Den Großteil der Veranstaltung bestritt Martin Schulze, Ehe-, Familien- und Lebensberater der Diözese Regensburg. Der sprach zum Thema „Ist da jemand? – Wie sich Familie, Beziehungen und Partnerschaft im digitalen Zeitalter verändern". In seinem anspruchsvollen Vortrag warf er zunächst die Frage auf, die sich viele Eltern stellen, wenn sie ihren Nachwuchs mit dem Smartphone hantieren sehen: "Wo sind meine Kinder digital unterwegs?" Neben Kontrolle auf der einen Seite, gelte es aber auch, den Kinder dabei Vertrauen einzuräumen.

Schulze nannte die nicht von der Hand zu weisenden Vorteile der digitalen Welt: Schnelle Nachrichtenübermittlung, Zugang zu umfassenden Informationen, Schaffung von Arbeitsplätzen in ländlichen Gegenden, bequemes Einkaufen. Er beleuchtete aber auch die Negativseiten wie den Verlust persönlicher Begegnungen, die zunehmende kriminellen Energie, die Verankerung persönlicher Daten im Netz oder der Zwang zur Zugehörigkeit in sozialen Netzwerken. Auf der ganzen Welt rund um die Uhr vernetzt und verfügbar zu sein berge auch das Risiko, kontrollierbar zu sein. „Permanente Verfügbarkeit belastet Ehe, Familie und Partnerschaft“, mahnte der Referent und wies auf den damit einhergehenden Stress hin.

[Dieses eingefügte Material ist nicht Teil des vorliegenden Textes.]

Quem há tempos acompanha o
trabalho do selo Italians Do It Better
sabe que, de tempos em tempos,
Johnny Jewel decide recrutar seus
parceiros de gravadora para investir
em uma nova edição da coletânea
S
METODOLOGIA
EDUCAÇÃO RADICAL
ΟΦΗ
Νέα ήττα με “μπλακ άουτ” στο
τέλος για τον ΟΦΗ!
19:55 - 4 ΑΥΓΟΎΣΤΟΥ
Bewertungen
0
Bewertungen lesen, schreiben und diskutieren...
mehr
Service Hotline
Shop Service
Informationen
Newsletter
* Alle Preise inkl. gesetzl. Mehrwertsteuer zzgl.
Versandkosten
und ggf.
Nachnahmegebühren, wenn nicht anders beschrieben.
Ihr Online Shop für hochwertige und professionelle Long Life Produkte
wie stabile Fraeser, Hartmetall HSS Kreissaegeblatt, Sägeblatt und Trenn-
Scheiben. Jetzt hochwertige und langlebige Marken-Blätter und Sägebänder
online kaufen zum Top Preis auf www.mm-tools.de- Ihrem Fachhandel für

Im zweiten Teil seines Vortrags widmete sich Martin Schulze den zwischenmenschlichen Beziehungen. Mit einem Kurzfilm zeigte er, wie wichtig für die Entwicklung eines Kindes die Kommunikation mit der Mutter ist. „Die Entwicklung des Selbstwertgefühls eines Kindes verlangt nach emotionaler Zuwendung“, forderte der Referent und wies auf die Verantwortung der Eltern hin. Es sei ihm einfach unbegreiflich, wenn Eltern mit ihren Kindern unterwegs sind und anstatt ihnen ihre Aufmerksamkeit zu schenken das Handy im Blick haben.

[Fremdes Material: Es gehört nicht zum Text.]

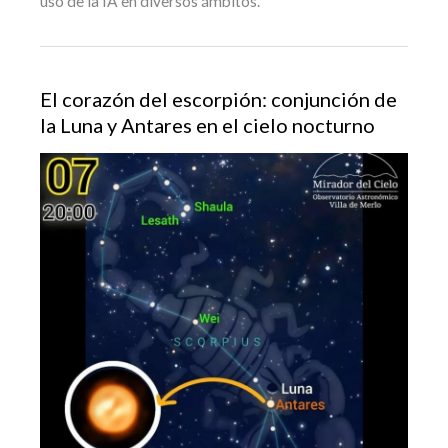
uso de la IA en diversos ámbitos.
El corazón del escorpión: conjunción de
la Luna y Antares en el cielo nocturno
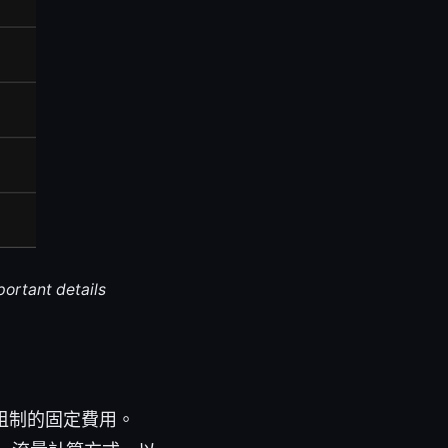
portant details
租制的固定費用。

Als unverzichtbare Bausteine im sozialen Verhalten nannte der Referent persönliche Präsenz und würdigen Umgang mit Menschen. Sich anrühren lassen, auf andere und auch auf sich selbst schauen, das wäre die richtige Antwort auf eine Zeile im eingespielten Abschlusslied, wo es hieß „Ist da jemand, der mein Herz versteht?“.

Ein tiefgreifender Vortrag, der die Zuhörer herausforderte, sich vielmehr in das soziale Netz zwischenmenschlicher Beziehungen einzubringen, anstatt sich in der Anonymität des digitalen Netzes einer virtuellen Welt zu bewegen. Spannend und mit viel hintergründigem Humor gewürzt, hatte Martin Schulze es verstanden, den Gästen schwierige Lebenssituationen nahe zu bringen, Lösungen aufzuzeigen und dafür auch entsprechenden Beifall zu erhalten.

Während des Vortrags wurden alle Kinder in einem Gruppenraum des Pfarrheims betreut. Nach dem Mittagessen feierten die Teilnehmer mit Kreislandvolkpfarrer Michael Hoch Gottesdienst in der Pfarrkirche. Dabei gab die Chorgemeinschaft „Venite“ den festlichen Rahmen gab. Den Ausklang bildete ein lockeres Zusammensein bei Kaffee und Kuchen im Pfarrsaal.